Chronic Rhinosinusitis and COVID-19

Abstract

The COVID-19 pandemic has raised awareness about olfactory dysfunction, although a loss of smell was present in the general population before COVID-19. Chronic rhinosinusitis (CRS) is a common upper airway chronic inflammatory disease that is also one of the most common causes of olfactory dysfunction. It can be classified into different phenotypes (ie, with and without nasal polyps) and endotypes (ie, type 2 and non-type 2 inflammation). However, scientific information regarding CRS within the context of COVID-19 is still scarce. This review focuses on (1) the potential effects of severe acute respiratory syndrome coronavirus 2 infection on CRS symptoms, including a loss of smell, and comorbidities; (2) the pathophysiologic mechanisms involved in the olfactory dysfunction; (3) CRS diagnosis in the context of COVID-19, including telemedicine; (4) the protective hypothesis of CRS in COVID-19; and (5) the efficacy and safety of therapeutic options for CRS within the context of COVID-19.

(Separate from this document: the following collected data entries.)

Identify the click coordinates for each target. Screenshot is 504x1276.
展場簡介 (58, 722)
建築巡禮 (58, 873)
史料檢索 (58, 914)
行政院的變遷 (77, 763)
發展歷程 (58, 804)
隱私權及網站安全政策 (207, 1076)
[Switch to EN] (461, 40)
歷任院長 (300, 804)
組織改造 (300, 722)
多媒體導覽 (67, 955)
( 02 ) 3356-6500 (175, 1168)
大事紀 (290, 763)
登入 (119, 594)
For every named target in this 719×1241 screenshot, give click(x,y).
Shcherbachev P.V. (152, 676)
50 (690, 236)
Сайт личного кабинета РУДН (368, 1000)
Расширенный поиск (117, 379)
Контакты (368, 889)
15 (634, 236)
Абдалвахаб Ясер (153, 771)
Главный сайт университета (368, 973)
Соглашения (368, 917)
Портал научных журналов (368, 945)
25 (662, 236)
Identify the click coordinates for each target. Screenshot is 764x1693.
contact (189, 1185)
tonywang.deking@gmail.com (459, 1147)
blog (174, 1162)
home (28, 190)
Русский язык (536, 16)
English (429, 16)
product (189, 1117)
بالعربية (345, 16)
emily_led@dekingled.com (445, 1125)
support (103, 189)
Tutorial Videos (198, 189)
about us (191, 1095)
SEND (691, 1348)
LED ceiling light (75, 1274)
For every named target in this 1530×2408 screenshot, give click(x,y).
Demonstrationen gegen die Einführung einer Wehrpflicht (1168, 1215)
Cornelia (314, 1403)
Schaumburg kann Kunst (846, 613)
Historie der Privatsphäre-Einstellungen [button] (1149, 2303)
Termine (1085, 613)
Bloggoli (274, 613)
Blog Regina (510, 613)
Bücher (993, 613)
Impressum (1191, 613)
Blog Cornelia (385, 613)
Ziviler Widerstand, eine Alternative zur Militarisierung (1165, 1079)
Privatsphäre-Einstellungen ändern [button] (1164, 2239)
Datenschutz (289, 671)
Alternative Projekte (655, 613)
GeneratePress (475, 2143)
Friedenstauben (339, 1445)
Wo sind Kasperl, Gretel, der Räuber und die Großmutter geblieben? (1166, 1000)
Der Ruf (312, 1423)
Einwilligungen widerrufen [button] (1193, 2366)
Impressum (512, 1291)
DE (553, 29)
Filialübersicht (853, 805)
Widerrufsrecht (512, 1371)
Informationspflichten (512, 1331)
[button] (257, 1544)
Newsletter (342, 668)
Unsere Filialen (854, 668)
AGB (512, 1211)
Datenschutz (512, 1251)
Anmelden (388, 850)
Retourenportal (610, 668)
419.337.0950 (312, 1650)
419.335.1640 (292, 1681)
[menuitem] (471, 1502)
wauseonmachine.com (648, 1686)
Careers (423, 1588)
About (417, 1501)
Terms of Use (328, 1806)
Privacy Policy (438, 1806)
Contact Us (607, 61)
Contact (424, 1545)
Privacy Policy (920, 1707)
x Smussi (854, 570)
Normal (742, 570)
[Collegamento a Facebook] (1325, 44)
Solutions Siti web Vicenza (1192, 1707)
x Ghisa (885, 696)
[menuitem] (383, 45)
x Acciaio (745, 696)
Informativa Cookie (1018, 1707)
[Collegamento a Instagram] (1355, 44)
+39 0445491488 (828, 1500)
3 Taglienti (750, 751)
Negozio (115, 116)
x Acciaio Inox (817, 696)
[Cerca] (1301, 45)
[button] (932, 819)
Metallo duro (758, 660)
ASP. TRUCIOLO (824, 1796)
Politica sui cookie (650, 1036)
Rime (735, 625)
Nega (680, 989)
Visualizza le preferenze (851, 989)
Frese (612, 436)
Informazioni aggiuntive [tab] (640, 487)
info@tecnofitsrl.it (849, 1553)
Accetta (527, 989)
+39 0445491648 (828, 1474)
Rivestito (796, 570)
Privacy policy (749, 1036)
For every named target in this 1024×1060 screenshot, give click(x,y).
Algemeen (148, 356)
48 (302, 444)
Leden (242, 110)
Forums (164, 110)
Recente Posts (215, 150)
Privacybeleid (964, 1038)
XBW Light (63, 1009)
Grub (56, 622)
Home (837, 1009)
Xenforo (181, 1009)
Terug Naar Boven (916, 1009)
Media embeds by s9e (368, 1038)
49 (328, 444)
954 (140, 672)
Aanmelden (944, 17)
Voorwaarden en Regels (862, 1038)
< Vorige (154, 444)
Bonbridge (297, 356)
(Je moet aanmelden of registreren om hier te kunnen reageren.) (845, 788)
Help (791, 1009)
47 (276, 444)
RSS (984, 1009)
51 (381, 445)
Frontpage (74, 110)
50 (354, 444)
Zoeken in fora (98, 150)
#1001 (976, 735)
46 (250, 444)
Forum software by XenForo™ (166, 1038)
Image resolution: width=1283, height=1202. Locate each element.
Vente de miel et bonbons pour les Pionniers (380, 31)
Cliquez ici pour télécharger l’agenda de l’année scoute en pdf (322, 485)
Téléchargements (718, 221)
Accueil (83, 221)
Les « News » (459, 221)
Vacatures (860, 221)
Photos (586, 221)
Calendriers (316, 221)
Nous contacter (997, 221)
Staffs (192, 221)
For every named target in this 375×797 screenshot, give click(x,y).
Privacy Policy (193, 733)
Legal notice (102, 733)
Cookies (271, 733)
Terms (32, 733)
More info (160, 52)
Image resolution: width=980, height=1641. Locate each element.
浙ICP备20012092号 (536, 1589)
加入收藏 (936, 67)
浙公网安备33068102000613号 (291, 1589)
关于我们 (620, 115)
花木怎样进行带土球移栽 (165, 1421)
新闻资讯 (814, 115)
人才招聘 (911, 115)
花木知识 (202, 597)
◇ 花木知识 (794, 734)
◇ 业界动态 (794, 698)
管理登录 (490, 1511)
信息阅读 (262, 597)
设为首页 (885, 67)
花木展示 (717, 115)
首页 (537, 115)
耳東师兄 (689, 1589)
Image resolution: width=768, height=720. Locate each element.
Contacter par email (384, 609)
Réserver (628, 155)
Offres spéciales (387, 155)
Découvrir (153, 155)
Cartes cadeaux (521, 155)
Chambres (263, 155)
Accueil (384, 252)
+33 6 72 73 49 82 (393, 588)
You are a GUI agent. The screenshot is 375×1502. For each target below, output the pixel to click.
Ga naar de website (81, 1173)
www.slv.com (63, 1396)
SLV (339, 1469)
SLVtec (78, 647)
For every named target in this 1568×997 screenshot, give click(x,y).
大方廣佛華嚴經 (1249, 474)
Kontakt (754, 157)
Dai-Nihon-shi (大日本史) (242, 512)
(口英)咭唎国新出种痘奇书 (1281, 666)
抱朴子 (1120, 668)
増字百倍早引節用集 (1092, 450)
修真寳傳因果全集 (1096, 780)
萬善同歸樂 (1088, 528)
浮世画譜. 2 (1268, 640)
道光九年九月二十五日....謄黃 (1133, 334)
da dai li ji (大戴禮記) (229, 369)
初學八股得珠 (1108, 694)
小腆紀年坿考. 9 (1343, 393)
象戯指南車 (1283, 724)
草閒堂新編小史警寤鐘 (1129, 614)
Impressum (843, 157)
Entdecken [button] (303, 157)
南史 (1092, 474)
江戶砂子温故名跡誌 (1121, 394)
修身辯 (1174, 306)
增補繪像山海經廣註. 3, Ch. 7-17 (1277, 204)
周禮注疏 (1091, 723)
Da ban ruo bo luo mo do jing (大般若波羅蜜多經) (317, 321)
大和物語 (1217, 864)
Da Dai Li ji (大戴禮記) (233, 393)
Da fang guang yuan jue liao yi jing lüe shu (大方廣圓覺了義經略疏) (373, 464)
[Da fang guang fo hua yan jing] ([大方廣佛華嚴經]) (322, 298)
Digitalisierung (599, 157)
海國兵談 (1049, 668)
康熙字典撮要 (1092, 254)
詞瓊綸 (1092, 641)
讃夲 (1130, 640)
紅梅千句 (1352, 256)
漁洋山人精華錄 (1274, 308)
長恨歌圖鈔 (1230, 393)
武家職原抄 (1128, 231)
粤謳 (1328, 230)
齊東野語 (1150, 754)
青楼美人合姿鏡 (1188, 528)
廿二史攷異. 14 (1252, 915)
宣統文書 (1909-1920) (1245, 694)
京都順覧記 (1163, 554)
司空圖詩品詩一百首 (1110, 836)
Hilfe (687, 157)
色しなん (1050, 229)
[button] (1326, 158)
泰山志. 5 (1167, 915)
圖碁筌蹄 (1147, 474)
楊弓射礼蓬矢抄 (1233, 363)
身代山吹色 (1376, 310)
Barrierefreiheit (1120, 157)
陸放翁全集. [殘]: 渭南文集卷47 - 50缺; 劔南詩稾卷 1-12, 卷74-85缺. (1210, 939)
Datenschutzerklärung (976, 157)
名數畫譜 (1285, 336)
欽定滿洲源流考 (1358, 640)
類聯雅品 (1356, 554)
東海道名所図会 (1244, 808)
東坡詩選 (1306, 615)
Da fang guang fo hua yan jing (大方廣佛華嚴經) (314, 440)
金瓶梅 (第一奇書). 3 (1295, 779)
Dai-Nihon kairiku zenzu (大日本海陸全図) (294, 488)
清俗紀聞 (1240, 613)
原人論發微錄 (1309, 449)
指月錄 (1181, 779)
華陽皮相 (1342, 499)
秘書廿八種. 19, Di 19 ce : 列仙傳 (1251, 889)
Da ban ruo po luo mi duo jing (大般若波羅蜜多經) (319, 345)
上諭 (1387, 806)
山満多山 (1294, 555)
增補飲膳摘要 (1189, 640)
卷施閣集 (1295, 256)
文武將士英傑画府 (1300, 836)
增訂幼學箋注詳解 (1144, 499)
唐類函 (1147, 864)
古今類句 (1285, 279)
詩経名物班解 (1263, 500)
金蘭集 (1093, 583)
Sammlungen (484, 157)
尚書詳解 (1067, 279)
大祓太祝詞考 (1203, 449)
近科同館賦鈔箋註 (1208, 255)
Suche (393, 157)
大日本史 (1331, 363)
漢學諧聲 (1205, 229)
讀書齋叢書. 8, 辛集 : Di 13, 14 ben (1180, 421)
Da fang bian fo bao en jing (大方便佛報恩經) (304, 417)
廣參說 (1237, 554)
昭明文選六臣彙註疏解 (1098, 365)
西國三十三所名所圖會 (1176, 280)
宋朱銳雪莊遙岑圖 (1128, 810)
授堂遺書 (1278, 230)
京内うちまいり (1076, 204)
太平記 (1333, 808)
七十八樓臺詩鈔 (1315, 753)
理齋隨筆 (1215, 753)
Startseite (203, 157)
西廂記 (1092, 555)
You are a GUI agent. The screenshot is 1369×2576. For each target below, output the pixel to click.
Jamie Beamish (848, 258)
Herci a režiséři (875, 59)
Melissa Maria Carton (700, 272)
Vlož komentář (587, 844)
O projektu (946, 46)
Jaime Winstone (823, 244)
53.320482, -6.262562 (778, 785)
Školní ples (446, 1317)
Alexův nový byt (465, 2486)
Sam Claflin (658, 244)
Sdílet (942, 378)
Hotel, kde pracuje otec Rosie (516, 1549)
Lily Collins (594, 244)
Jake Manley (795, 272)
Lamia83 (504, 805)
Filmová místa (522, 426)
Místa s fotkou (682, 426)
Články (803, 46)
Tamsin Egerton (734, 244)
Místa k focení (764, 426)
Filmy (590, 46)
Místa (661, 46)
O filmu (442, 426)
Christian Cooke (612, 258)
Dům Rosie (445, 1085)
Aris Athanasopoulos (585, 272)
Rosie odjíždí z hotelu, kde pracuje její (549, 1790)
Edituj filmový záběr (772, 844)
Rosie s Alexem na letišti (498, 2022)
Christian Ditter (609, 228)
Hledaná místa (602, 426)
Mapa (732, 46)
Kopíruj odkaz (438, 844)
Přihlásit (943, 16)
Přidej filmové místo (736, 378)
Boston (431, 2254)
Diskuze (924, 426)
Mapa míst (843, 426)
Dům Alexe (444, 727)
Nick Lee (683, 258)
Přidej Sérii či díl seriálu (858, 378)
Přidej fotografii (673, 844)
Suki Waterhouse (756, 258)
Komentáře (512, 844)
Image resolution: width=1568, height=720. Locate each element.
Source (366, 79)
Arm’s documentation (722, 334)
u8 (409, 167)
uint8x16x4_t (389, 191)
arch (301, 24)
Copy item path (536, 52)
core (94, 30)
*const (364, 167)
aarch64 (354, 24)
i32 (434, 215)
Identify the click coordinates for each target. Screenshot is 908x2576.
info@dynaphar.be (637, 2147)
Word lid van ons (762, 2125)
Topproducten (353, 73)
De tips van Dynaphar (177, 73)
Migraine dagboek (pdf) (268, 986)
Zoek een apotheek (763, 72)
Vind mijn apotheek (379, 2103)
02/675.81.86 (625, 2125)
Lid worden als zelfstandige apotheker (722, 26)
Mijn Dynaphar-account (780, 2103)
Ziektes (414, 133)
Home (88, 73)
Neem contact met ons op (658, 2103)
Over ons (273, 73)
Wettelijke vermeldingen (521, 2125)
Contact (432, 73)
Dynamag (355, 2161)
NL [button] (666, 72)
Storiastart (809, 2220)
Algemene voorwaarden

Keywords: Angiotensin converting enzyme 2; Biologics; COVID-19; Chronic rhinosinusitis; Corticosteroids; Inflammation endotypes; Olfactory dysfunction; Olfactory training; SARS-CoV-2; Telemedicine.

Figure 1

Patients with chronic rhinosinusitis with nasal polyps (CRSwNP) who have COVID-19 share type 1 and 2 inflammatory endotypes. This has clear implications for the diagnosis (symptom presentation and evolution) and treatment options.

Figure 2

Impact of severe acute respiratory syndrome coronavirus 2 (SARS-CoV-2) infection (left) in patients without chronic rhinosinusitis with nasal polyps (type 1 predominant) and (right) in those with chronic rhinosinusitis with nasal polyps (type 2 predominant). Type 2 eosinophilic inflammation may decrease angiotensin converting enzyme 2 (ACE2) expression in sinonasal epithelial cells, which potentially represents a protective effect for SARS-CoV-2 infection. ILC, innate lymphoid cell.